## WHAT TO WORK ON
The answer must be an exact copy of the records, with no pictures in it.

-- DATA FOR PROCESSING follows --

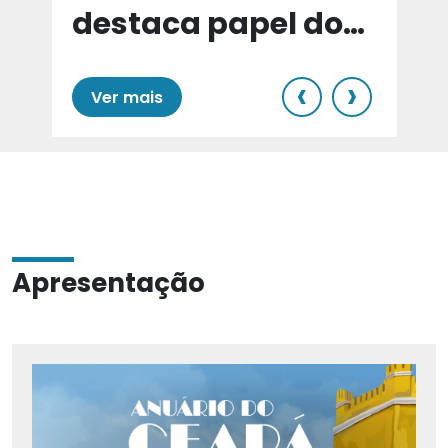
destaca papel do
e
Cariri para Estado
‹
›
Ver mais
Apresentação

-- DATA FOR PROCESSING concluded --

## EXPECTED ANSWER
destaca papel do
e
Cariri para Estado
‹
›
Ver mais
Apresentação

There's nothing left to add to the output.